Arno-Enslin commented 8 years ago

What does this have to do with this issue? Please help us keep noise in our projects low. Thanks.

Damn! My batch file does in principle, what davelab6 has requested. It adds explanations to the TTX file. With the help of the comments it is much easier to edit.

behdad commented 8 years ago

What does this have to do with this issue? Please help us keep noise in our projects low. Thanks.

Damn! My batch file does in principle, what davelab6 has requested. It adds explanations to the TTX file. With the help of the comments it is much easier to edit.

Perhaps you can include a sample before/after to that issue? I looked at the batch file briefly but could not understand what it does.

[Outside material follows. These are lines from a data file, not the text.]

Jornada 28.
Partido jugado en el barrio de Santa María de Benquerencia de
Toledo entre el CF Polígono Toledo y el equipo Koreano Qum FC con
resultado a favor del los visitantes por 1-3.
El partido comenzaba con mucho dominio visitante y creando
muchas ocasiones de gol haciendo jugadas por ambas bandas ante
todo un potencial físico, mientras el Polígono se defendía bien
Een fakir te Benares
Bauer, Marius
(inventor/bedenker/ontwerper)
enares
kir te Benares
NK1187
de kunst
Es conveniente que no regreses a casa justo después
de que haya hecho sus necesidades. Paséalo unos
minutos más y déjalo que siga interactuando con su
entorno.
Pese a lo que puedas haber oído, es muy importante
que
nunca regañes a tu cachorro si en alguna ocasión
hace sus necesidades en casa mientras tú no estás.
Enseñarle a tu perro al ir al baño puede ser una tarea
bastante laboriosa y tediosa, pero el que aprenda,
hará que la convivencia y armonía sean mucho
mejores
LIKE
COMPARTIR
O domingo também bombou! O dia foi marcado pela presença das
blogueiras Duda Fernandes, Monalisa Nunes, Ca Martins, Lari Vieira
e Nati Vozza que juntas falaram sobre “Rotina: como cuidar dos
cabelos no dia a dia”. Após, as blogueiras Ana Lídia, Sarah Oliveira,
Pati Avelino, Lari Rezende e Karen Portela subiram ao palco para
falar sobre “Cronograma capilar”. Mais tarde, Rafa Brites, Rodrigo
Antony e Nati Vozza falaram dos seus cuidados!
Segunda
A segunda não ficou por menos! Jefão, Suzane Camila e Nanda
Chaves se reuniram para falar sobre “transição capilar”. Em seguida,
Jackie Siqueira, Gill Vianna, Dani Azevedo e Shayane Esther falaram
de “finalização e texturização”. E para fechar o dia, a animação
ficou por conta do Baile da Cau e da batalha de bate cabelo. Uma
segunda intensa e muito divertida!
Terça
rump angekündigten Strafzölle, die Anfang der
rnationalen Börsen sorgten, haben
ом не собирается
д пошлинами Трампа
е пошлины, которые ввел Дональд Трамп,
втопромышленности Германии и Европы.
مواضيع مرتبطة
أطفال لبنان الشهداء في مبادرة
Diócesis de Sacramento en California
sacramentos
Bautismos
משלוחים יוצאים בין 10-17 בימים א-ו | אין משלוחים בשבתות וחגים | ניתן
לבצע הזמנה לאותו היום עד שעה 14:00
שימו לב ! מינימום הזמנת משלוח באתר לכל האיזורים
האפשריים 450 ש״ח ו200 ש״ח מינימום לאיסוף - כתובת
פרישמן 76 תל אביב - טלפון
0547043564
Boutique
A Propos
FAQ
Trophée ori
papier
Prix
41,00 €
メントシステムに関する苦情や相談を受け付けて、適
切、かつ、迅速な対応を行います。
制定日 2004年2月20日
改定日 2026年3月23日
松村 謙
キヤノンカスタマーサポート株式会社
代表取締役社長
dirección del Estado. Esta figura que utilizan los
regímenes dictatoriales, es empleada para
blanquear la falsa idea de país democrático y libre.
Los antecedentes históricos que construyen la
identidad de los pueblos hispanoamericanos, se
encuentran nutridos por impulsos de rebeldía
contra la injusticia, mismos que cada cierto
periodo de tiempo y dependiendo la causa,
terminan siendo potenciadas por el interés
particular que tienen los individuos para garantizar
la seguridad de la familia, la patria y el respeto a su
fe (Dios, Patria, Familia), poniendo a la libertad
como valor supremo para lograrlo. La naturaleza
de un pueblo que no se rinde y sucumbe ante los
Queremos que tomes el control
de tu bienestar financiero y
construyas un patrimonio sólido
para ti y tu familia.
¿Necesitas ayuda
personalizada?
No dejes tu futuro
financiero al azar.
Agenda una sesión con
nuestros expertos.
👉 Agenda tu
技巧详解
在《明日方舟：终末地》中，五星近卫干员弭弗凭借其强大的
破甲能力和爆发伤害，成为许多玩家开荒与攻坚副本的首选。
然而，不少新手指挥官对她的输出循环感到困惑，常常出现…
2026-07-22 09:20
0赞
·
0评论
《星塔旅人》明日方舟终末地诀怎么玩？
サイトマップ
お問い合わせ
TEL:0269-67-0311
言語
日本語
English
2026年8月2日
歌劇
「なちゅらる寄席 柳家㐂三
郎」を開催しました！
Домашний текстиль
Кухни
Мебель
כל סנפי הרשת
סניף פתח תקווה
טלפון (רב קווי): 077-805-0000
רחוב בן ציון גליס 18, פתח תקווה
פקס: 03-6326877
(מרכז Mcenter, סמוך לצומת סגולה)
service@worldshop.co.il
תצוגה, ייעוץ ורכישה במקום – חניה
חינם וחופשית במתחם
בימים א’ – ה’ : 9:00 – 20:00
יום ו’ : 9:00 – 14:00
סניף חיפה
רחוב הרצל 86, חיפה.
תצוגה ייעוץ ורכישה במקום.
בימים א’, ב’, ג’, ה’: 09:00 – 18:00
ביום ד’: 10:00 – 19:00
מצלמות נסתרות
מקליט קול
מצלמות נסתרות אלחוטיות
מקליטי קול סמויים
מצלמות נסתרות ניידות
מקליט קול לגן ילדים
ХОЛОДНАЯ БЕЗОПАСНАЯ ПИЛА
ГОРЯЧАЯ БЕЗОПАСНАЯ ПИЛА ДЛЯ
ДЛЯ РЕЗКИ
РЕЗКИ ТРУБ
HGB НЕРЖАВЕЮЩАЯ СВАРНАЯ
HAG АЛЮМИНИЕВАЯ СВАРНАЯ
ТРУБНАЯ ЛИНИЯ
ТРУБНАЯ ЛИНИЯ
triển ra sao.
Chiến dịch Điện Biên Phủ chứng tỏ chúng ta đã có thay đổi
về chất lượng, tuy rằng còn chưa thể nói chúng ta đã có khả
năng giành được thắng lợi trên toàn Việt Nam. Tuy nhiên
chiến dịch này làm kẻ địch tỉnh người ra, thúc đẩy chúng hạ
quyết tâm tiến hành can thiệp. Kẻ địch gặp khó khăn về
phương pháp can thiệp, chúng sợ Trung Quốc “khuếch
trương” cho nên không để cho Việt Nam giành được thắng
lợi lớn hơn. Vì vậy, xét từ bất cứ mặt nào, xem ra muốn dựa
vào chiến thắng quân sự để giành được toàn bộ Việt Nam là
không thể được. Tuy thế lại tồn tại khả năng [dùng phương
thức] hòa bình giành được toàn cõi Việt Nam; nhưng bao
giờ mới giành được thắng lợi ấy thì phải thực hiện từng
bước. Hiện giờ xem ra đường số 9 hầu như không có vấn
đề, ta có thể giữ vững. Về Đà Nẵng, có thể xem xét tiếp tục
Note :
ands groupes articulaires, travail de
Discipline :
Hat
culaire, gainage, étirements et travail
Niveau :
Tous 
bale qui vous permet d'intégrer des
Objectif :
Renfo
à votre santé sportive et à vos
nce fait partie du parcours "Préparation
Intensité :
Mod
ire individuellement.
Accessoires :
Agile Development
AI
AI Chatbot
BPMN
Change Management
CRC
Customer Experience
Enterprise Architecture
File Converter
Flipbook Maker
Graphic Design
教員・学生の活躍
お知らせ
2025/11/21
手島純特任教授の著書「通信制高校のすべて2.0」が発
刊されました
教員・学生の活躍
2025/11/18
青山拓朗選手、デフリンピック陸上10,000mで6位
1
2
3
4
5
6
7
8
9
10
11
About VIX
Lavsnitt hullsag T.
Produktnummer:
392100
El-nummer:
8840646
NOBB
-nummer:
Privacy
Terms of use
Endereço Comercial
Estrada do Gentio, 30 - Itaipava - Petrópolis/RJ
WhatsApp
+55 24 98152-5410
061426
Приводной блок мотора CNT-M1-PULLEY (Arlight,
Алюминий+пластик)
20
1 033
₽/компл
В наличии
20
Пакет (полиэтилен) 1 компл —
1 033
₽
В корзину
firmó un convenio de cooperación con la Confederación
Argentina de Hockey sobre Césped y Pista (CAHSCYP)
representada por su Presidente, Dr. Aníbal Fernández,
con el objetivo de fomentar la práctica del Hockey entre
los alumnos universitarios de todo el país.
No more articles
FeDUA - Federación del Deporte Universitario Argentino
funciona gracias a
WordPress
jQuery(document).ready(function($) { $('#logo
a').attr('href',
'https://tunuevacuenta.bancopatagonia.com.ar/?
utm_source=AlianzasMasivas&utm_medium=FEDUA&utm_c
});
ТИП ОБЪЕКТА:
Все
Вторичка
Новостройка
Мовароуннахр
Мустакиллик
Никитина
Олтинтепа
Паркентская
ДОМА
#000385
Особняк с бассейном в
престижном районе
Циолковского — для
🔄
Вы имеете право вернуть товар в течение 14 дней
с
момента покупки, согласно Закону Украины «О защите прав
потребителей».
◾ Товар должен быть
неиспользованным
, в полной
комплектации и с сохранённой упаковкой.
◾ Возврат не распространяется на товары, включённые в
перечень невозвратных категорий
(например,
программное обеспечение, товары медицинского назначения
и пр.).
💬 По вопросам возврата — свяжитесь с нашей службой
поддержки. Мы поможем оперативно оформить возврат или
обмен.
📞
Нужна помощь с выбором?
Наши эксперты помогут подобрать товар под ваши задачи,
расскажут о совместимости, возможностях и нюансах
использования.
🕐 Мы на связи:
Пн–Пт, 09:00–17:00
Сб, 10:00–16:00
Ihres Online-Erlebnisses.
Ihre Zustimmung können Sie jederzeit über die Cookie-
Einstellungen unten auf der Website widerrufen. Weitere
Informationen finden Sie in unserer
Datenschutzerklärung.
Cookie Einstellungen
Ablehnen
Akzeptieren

behdad commented 8 years ago

Ok, now I see you are adding a few specific comments. Surely we can add those if you paste before/after.

Arno-Enslin commented 8 years ago

At the moment it comments the name table according to the old Adobe naming convention. Comment TTX.zip

davelab6 commented 8 years ago

Having the 'human readable' or unpacked version of the binary string in an XML comment is a perfect solution! :)

justvanrossum commented 8 years ago

I personally would have no issue in changing the TTX output at this point, as long as the existing Python API would stay the same.

moyogo commented 8 years ago

For PANOSE, it’s really messy. Depending on what the value of bFamilyType is, the following elements’ tags don’t make sense anymore. For exemple if bFamilyType is "Latin Hand Written", then bSerifStyle defines the Tool Kind, not the Serif Style, and its possible values, besides 0="Any" and 1="No Fit", are completely different. One would have to look up the possible values anyway. So having as integer doesn’t change much and the description can be left as a comment.

Arno-Enslin commented 8 years ago

Maybe the PANOSE section could be commented in a pragmatic way. In the past I had two times trouble with fonts, in which the PANOSE values were incorrectly set. But it seems, that not all values have to be set absolute correct. So the comment could primary provide recommendations with the help of which you can avoid trouble with the font with regard to installation, font menus, style links and so on. Comments, with the help of which you can fix bugs, that can have grave practical consequences in applications.

HinTak commented 8 years ago

It is really two issues, as Behdad hinted at - besides unpacking, one needs to simultaneously implements the re-packing routine, otherwise you end up having an xml output which you cannot edit and re-process. And it will be messy, and even more messy in general if you want to do the same unpacking/repacking for other binary strings.